As dores da libertação

Raimundo Bechelaine

Nesta semana, algumas paróquias revivem uma antiga prática devocional conhecida como "setenário das dores". É uma recapitulação de sete principais momentos de angústia e sofrimento vividos pela mãe de Jesus, conforme o relato dos Evangelhos. Porém, no fim de semana, teremos um domingo sem ramos. Ou seja, o coronavírus nos impõe um segundo ano sem as tradicionais e teatrais procissões da Semana Santa. Mais uma vez, teremos que nos contentar com algumas solenidades a distância, on-line ou pela televisão.

O conjunto de celebrações da Páscoa cristã, popularmente chamado de Semana Santa, constitui o ponto central do ano litúrgico católico. Começa com a festividade de ramos, lembrando a entrada triunfal de Jesus em Jerusalém, e prossegue até o domingo da ressurreição. É quando os crentes revivem os mistérios culminantes da sua libertação pelos méritos de Cristo, o novo Moisés.

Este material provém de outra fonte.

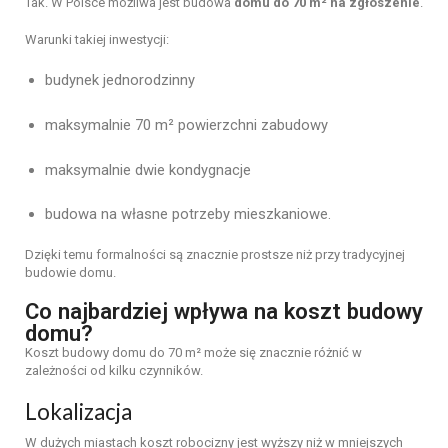
Tak. W Polsce możliwa jest budowa
domu do 70 m² na zgłoszenie
.
Warunki takiej inwestycji:
budynek jednorodzinny
maksymalnie 70 m² powierzchni zabudowy
maksymalnie dwie kondygnacje
budowa na własne potrzeby mieszkaniowe.
Dzięki temu formalności są znacznie prostsze niż przy tradycyjnej
budowie domu.
Co najbardziej wpływa na koszt budowy
domu?
Koszt budowy domu do 70 m² może się znacznie różnić w
zależności od kilku czynników.
Lokalizacja
W dużych miastach koszt robocizny jest wyższy niż w mniejszych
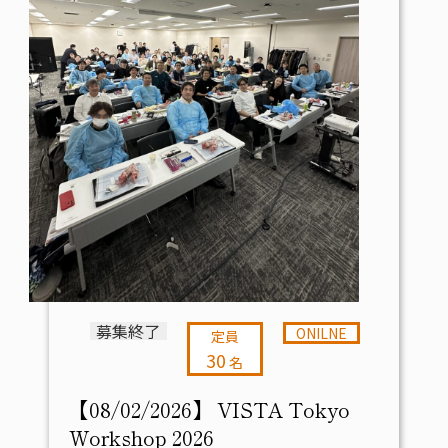
募集終了
ONILNE
定員
30
名
【08/02/2026】 VISTA Tokyo
Workshop 2026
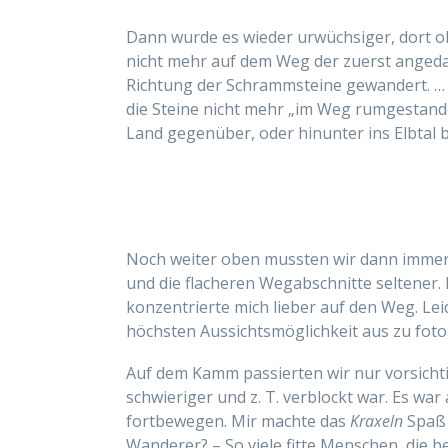
Dann wurde es wieder urwüchsiger, dort 
nicht mehr auf dem Weg der zuerst anged
Richtung der Schrammsteine gewandert. … 
die Steine nicht mehr „im Weg rumgestande
Land gegenüber, oder hinunter ins Elbtal b
Noch weiter oben mussten wir dann immer
und die flacheren Wegabschnitte seltener. 
konzentrierte mich lieber auf den Weg. Lei
höchsten Aussichtsmöglichkeit aus zu foto
Auf dem Kamm passierten wir nur vorsich
schwieriger und z. T. verblockt war. Es wa
fortbewegen. Mir machte das
Kraxeln
Spaß 
Wanderer? – So viele fitte Menschen, die b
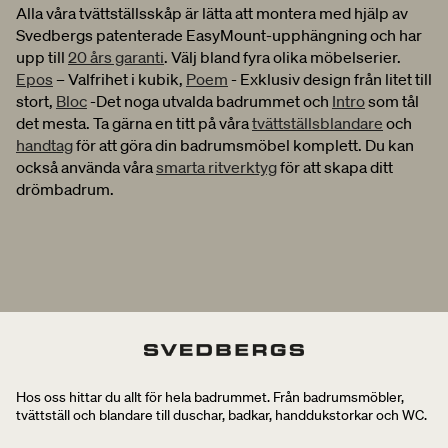
Alla våra tvättställsskåp är lätta att montera med hjälp av
Svedbergs patenterade EasyMount-upphängning och har
upp till
20 års garanti
. Välj bland fyra olika möbelserier.
Epos
– Valfrihet i kubik,
Poem
- Exklusiv design från litet till
stort,
Bloc
-Det noga utvalda badrummet och
Intro
som tål
det mesta. Ta gärna en titt på våra
tvättställsblandare
och
handtag
för att göra din badrumsmöbel komplett. Du kan
också använda våra
smarta ritverktyg
för att skapa ditt
drömbadrum.
Hos oss hittar du allt för hela badrummet. Från badrumsmöbler,
tvättställ och blandare till duschar, badkar, handdukstorkar och WC.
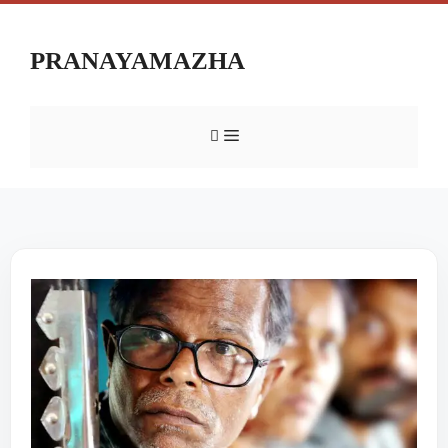
PRANAYAMAZHA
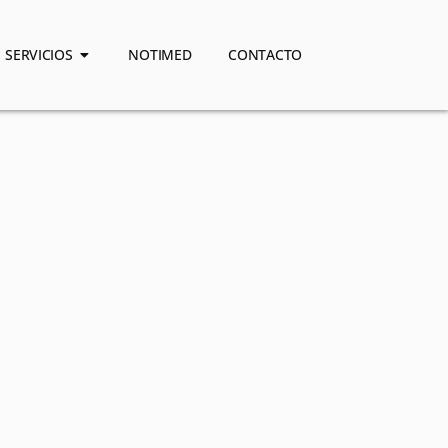
SERVICIOS
NOTIMED
CONTACTO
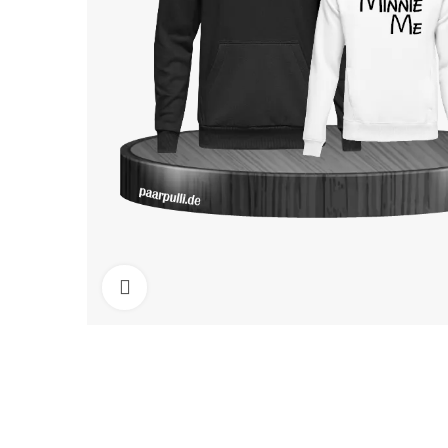
Click to enlarge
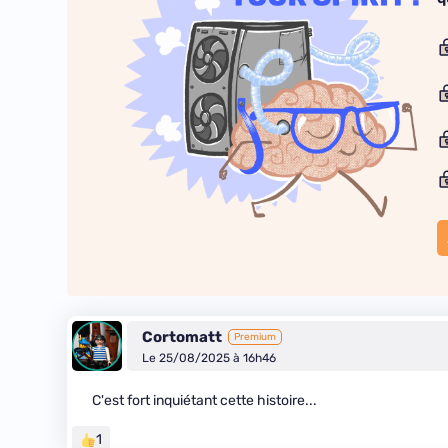
Cortomatt
Premium
Le 25/08/2025 à 16h46
C'est fort inquiétant cette histoire...
1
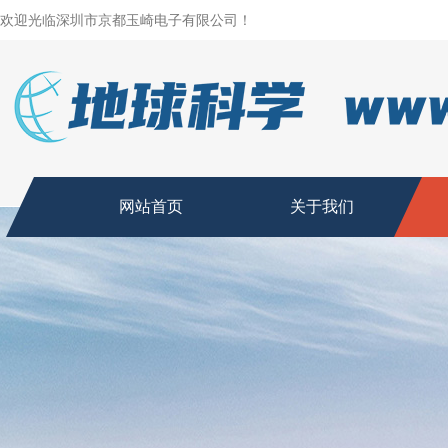
欢迎光临深圳市京都玉崎电子有限公司！
网站首页
关于我们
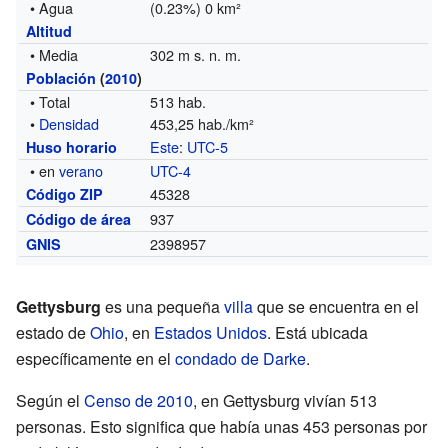
• Agua
(0.23%) 0 km²
Altitud
• Media
302 m s. n. m.
Población
(
2010
)
• Total
513 hab.
•
Densidad
453,25 hab./km²
Este
:
UTC-5
Huso horario
• en
verano
UTC-4
45328
Código ZIP
937
Código de área
2398957
GNIS
Gettysburg
es una pequeña
villa
que se encuentra en el
estado de
Ohio
, en
Estados Unidos
. Está ubicada
específicamente en el
condado de Darke
.
Según el
Censo de 2010
, en Gettysburg vivían 513
personas. Esto significa que había unas 453 personas por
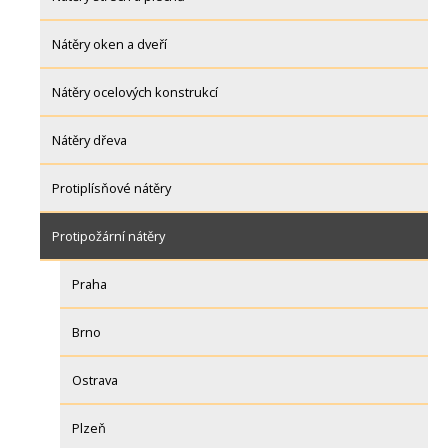
Nátěry oken a dveří
Nátěry ocelových konstrukcí
Nátěry dřeva
Protiplísňové nátěry
Protipožární nátěry
Praha
Brno
Ostrava
Plzeň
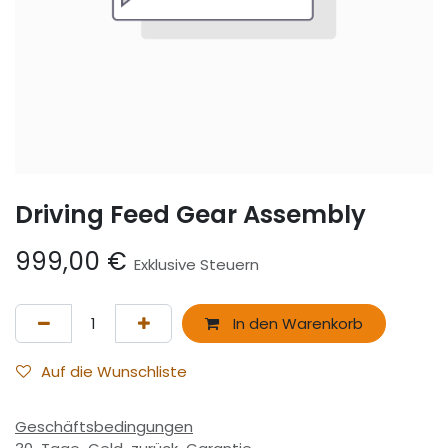
Driving Feed Gear Assembly
999,00
€
Exklusive Steuern
In den Warenkorb
Auf die Wunschliste
Geschäftsbedingungen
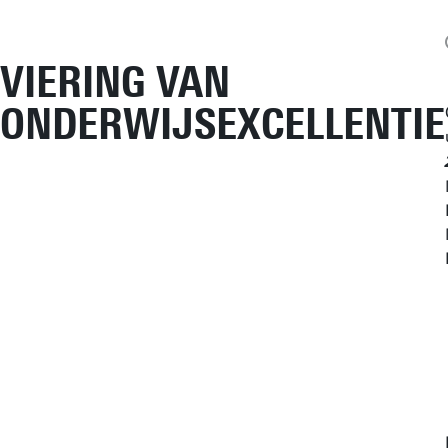
VIERING VAN
ONDERWIJSEXCELLENTIE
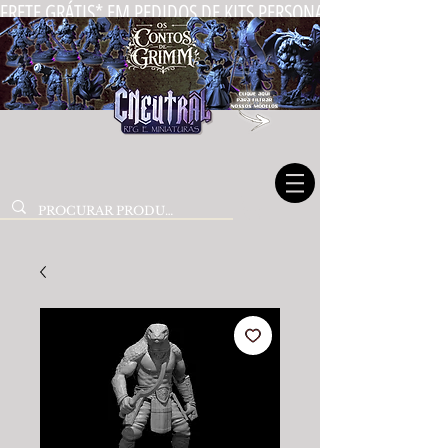
FRETE GRÁTIS* EM PEDIDOS DE KITS PERSONALIZADOS DE MIN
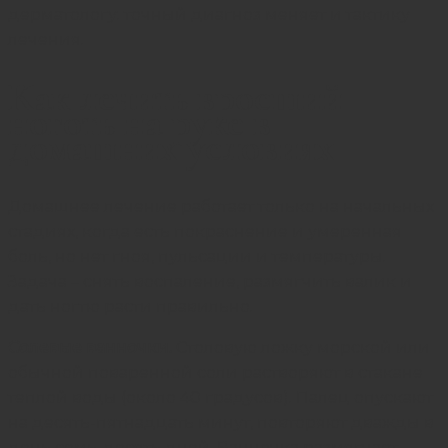
дерматологу: точный диагноз меняет и тактику
лечения.
Как лечить вросший
ноготь на руке в
домашних условиях
Домашнее лечение работает только на начальных
стадиях, когда есть покраснение и умеренная
боль, но нет гноя, пульсации и температуры.
Задача – снять воспаление, размягчить валик и
дать ногтю расти правильно.
Солевые ванночки.
Столовую ложку морской или
обычной поваренной соли растворяют в стакане
теплой воды (около 40 градусов). Палец опускают
на десять-пятнадцать минут, повторяют дважды в
день семь-десять дней. Ванночка размягчает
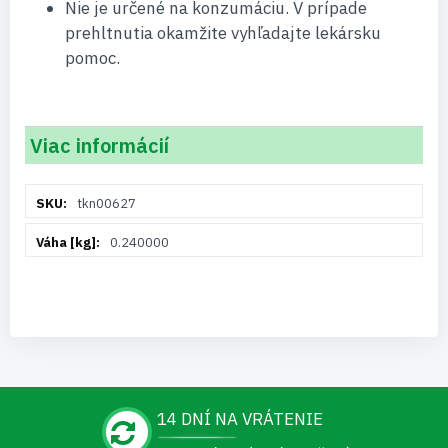
Nie je určené na konzumáciu. V prípade
prehltnutia okamžite vyhľadajte lekársku
pomoc.
Viac informácií
Viac
tkn00627
informácií
0.240000
14 DNÍ NA VRÁTENIE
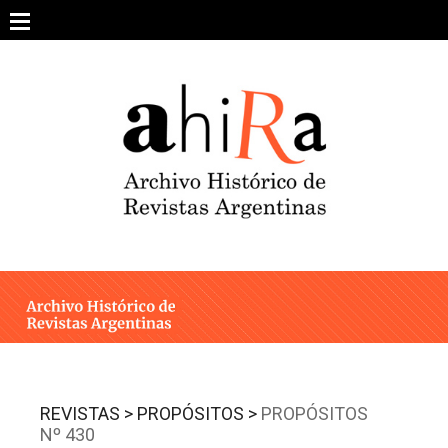
Skip
to
content
SOBRE EL PROYECTO
ARCHIVO DE REVISTAS
ESTUDIOS CRÍTICOS
OTRAS COLECCIONES DIGITALES
INTEGRANTES
AHIRA EN LOS MEDIOS
REVISTAS >
PROPÓSITOS >
PROPÓSITOS
Nº 430
CONTACTO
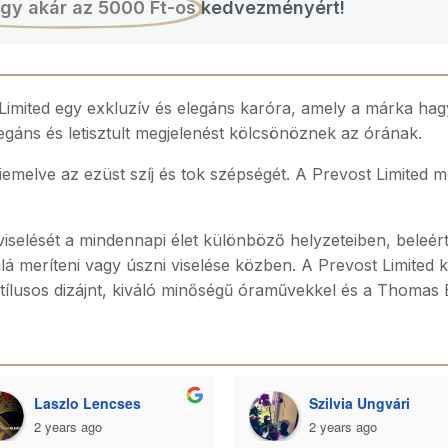
gy akár az 5000 Ft-os
kedvezményért!
ited egy exkluzív és elegáns karóra, amely a márka hagyo
legáns és letisztult megjelenést kölcsönöznek az órának.
iemelve az ezüst szíj és tok szépségét. A Prevost Limited m
viselését a mindennapi élet különböző helyzeteiben, beleé
lá meríteni vagy úszni viselése közben. A Prevost Limited 
a stílusos dizájnt, kiváló minőségű óraművekkel és a Thoma
Laszlo Lencses
Szilvia Ungvári
2 years ago
2 years ago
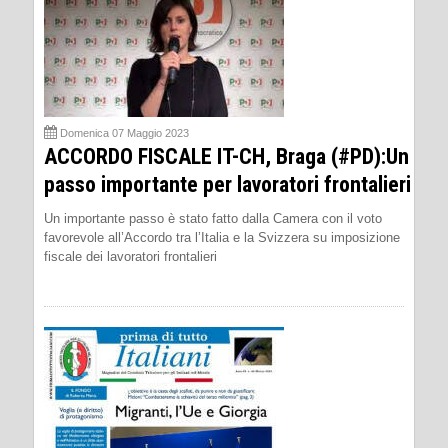
Domenica 07 Maggio 2023
ACCORDO FISCALE IT-CH, Braga (#PD):Un
passo importante per lavoratori frontalieri
Un importante passo è stato fatto dalla Camera con il voto
favorevole all’Accordo tra l’Italia e la Svizzera su imposizione
fiscale dei lavoratori frontalieri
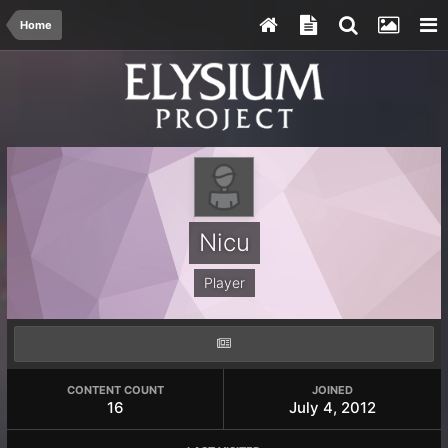
Home
Nicu
Player
CONTENT COUNT
JOINED
16
July 4, 2012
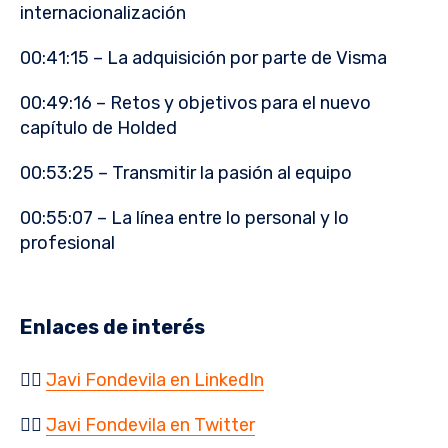
internacionalización
00:41:15 – La adquisición por parte de Visma
00:49:16 – Retos y objetivos para el nuevo
capítulo de Holded
00:53:25 – Transmitir la pasión al equipo
00:55:07 – La línea entre lo personal y lo
profesional
Enlaces de interés
👉🏻
Javi Fondevila en LinkedIn
👉🏻
Javi Fondevila en Twitter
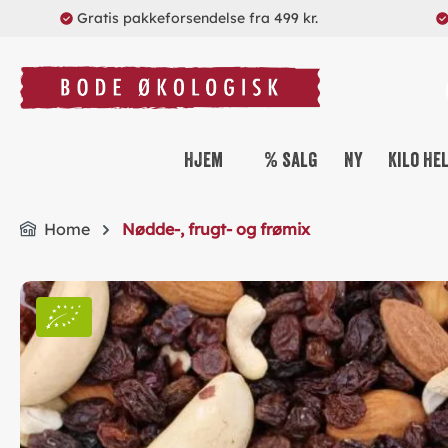
Gratis pakkeforsendelse fra 499 kr.
search
Skip to main navigation
Hjem
% salg
Ny
Kilo He
Home
Nødde-, frugt- og frømix
Skip image gallery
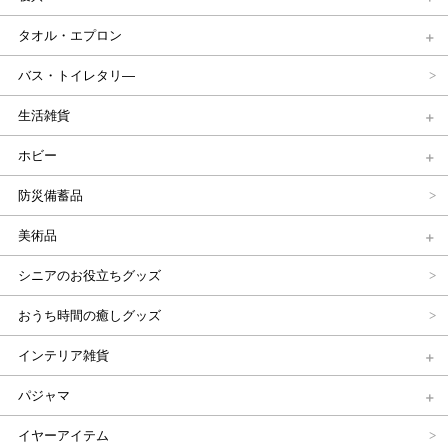
タオル・エプロン
バス・トイレタリ―
生活雑貨
ホビー
防災備蓄品
美術品
シニアのお役立ちグッズ
おうち時間の癒しグッズ
インテリア雑貨
パジャマ
イヤーアイテム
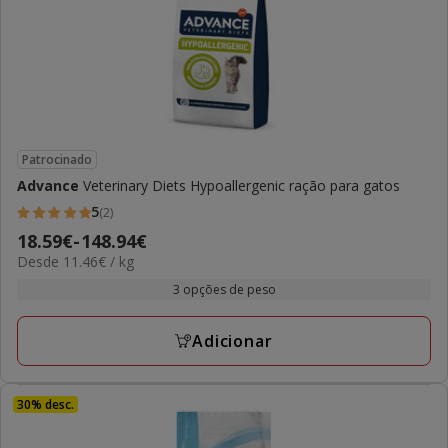
Patrocinado
Advance
Veterinary Diets Hypoallergenic ração para gatos
5
(2)
5
Preço
18.59€
-
148.94€
estrelas
11.46€
Desde 11.46€ / kg
de
com
por
18.59€
3 opções de peso
2
kg
a
avaliações
148.94€
Adicionar
30% desc.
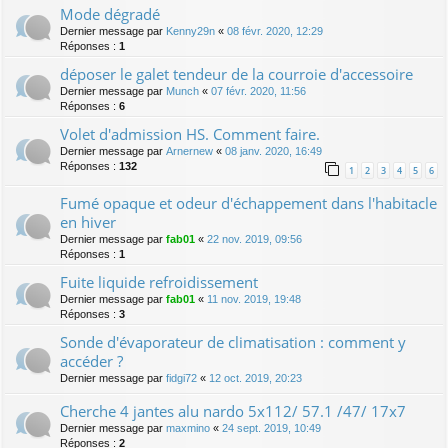
Mode dégradé
Dernier message par
Kenny29n
«
08 févr. 2020, 12:29
Réponses :
1
déposer le galet tendeur de la courroie d'accessoire
Dernier message par
Munch
«
07 févr. 2020, 11:56
Réponses :
6
Volet d'admission HS. Comment faire.
Dernier message par
Arnernew
«
08 janv. 2020, 16:49
Réponses :
132
1
2
3
4
5
6
Fumé opaque et odeur d'échappement dans l'habitacle
en hiver
Dernier message par
fab01
«
22 nov. 2019, 09:56
Réponses :
1
Fuite liquide refroidissement
Dernier message par
fab01
«
11 nov. 2019, 19:48
Réponses :
3
Sonde d'évaporateur de climatisation : comment y
accéder ?
Dernier message par
fidgi72
«
12 oct. 2019, 20:23
Cherche 4 jantes alu nardo 5x112/ 57.1 /47/ 17x7
Dernier message par
maxmino
«
24 sept. 2019, 10:49
Réponses :
2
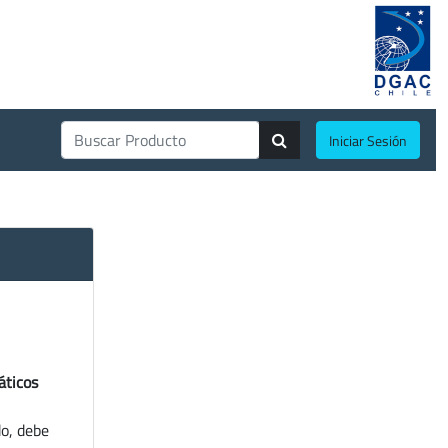
Iniciar Sesión
áticos
do, debe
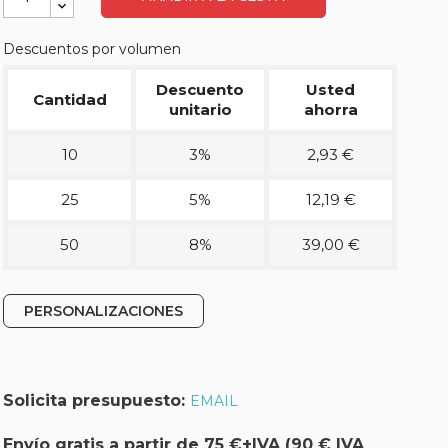
Descuentos por volumen
Descuento
Usted
Cantidad
unitario
ahorra
10
3%
2,93 €
25
5%
12,19 €
50
8%
39,00 €
PERSONALIZACIONES
Solicita presupuesto:
EMAIL
Envío gratis a partir de 75 €+IVA (90 € IVA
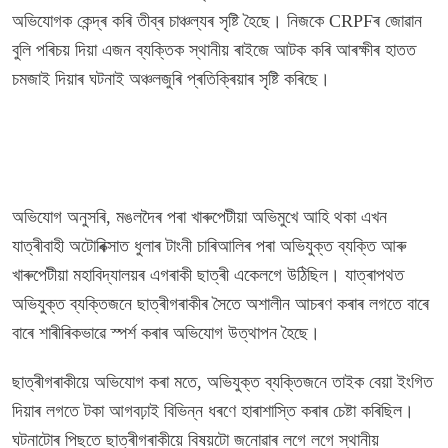
অভিযোগক কেন্দ্ৰ কৰি তীব্ৰ চাঞ্চল্যৰ সৃষ্টি হৈছে। নিজকে CRPFৰ জোৱান
বুলি পৰিচয় দিয়া এজন ব্যক্তিক স্থানীয় ৰাইজে আটক কৰি আৰক্ষীৰ হাতত
চমজাই দিয়াৰ ঘটনাই অঞ্চলজুৰি প্ৰতিক্ৰিয়াৰ সৃষ্টি কৰিছে।
অভিযোগ অনুসৰি, মঙলদৈৰ পৰা খাৰুপেটীয়া অভিমুখে আহি থকা এখন
যাত্ৰীবাহী অটোৰিক্সাত ধুলাৰ টাংনী চাৰিআলিৰ পৰা অভিযুক্ত ব্যক্তি আৰু
খাৰুপেটীয়া মহাবিদ্যালয়ৰ এগৰাকী ছাত্ৰী একেলগে উঠিছিল। যাত্ৰাপথত
অভিযুক্ত ব্যক্তিজনে ছাত্ৰীগৰাকীৰ সৈতে অশালীন আচৰণ কৰাৰ লগতে বাৰে
বাৰে শাৰীৰিকভাৱে স্পৰ্শ কৰাৰ অভিযোগ উত্থাপন হৈছে।
ছাত্ৰীগৰাকীয়ে অভিযোগ কৰা মতে, অভিযুক্ত ব্যক্তিজনে তাইক বেয়া ইংগিত
দিয়াৰ লগতে টকা আগবঢ়াই বিভিন্ন ধৰণে হাৰাশাস্তি কৰাৰ চেষ্টা কৰিছিল।
ঘটনাটোৰ পিছতে ছাত্ৰীগৰাকীয়ে বিষয়টো জনোৱাৰ লগে লগে স্থানীয়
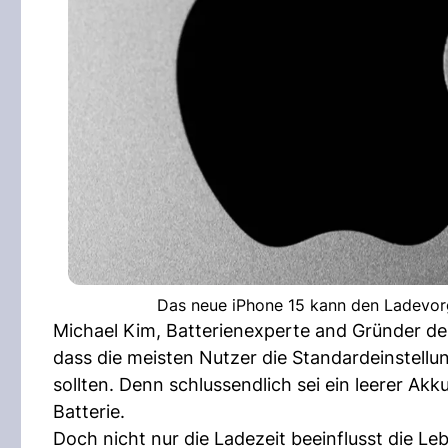
Das neue iPhone 15 kann den Ladevor
Michael Kim, Batterienexperte and Gründer der
dass die meisten Nutzer die Standardeinstell
sollten. Denn schlussendlich sei ein leerer A
Batterie.
Doch nicht nur die Ladezeit beeinflusst die 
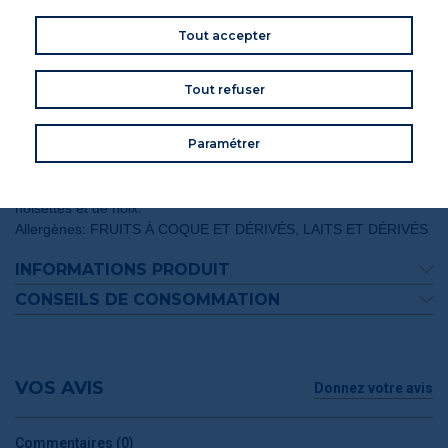
Tout accepter
Tout refuser
Paramétrer
INGRÉDIENTS
Thé vert Sencha (88%), arômes, morceaux de caramel, de
noisettes et de noix.
Allergènes: FRUITS À COQUE ET DÉRIVÉS, LAITS ET DÉRIVÉS
INFORMATIONS PRODUIT
CONSEILS DE CONSOMMATION
VOS AVIS
Donnez votre avis
Commentaires (0)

A propósito, vale tomar para reflexão alguns trechos de um texto famoso do cardeal Joseph Ratzinger, datado de 6 de agosto de 1984. Na célebre "Instrução sobre alguns aspectos da Teologia da Libertação", escreveu ele: "O Evangelho de Jesus Cristo é mensagem de liberdade e força de libertação. (...) A libertação é, antes de tudo e principalmente, libertação da escravidão radical do pecado. Seu objetivo e seu termo é a liberdade dos filhos de Deus, que é dom da graça. Ela exige, por consequência lógica, a libertação de muitas outras escravidões, de ordem cultural, econômica, social e política, que, em última análise, derivam todas do pecado e constituem obstáculos que impedem os homens de viverem segundo a própria dignidade. (...) Considerada em si mesma, a aspiração pela libertação não pode deixar de encontrar eco amplo e fraterno no coração e no espírito dos cristãos. (...) A aspiração pela libertação, como o próprio termo indica, refere-se a um termo fundamental do Antigo e do Novo Testamento. (...) Cristo, nosso Libertador, libertou-nos da escravidão do pecado e da escravidão da lei e da carne...". 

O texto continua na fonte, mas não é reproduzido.